Here is the home prices won’t actually fall that much argument by Lou Barnes at Inman.
“Housing in the Bubble Zones is still sliding, inventory accumulating,
foreclosures rising, all likely to continue for years. Those ignorant of
housing propose resolution by sellers cutting prices, but it doesn’t work
that way: overextended prices stay flat until purchasing power accumulates
to support them. The farther the boom pushed prices beyond purchasing
power, the longer it takes. This time, years and years.
Financial market commentators now speak casually of home prices falling 7
percent or 10 percent or another percentage du jour. Prices will fall that
much in some micro-markets, but most of the country did not join the
Bubble party, and will experience nothing of “falling prices.” The stock market
can fall single-piece in a heap (99 percent of the S&P 500 stocks fell in
Thursday’s wreck); homes are a neighborhood-by-neighborhood affair.”

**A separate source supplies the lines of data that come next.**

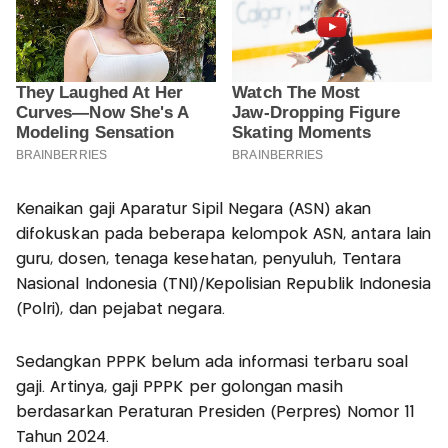
Kenaikan gaji Aparatur Sipil Negara (ASN) akan
difokuskan pada beberapa kelompok ASN, antara lain
guru, dosen, tenaga kesehatan, penyuluh, Tentara
Nasional Indonesia (TNI)/Kepolisian Republik Indonesia
(Polri), dan pejabat negara.
Sedangkan PPPK belum ada informasi terbaru soal
gaji. Artinya, gaji PPPK per golongan masih
berdasarkan Peraturan Presiden (Perpres) Nomor 11
Tahun 2024.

Southern California is one of the micro-markets he is talking about. Basically he sees a 7% to 10% drop and thats it, San Diego is already 7% from the peak so I guess we won’t see much depreciation from here on out according to Lou. I personally try to keep my mind open to all possibilities, it’s not so much being proven right as it is wanting to know the truth of the situation. One thing I would say to Lou is that we (especially California) have never experienced home prices become this disconnected from incomes and rents….Never. I think the markets he is speaking of historically have maybe hit 5 to 6 times incomes at their peak and fall back to 3 to 4 times incomes. So yea, time heals all wounds in that case. By the way thats what happened to Southern California during the 90’s downturn and nominal home prices fell over 25%. We saw home prices hit 9 to 12 times incomes during this last boom. It will take a really, really , really long time for purchasing power to catch up this.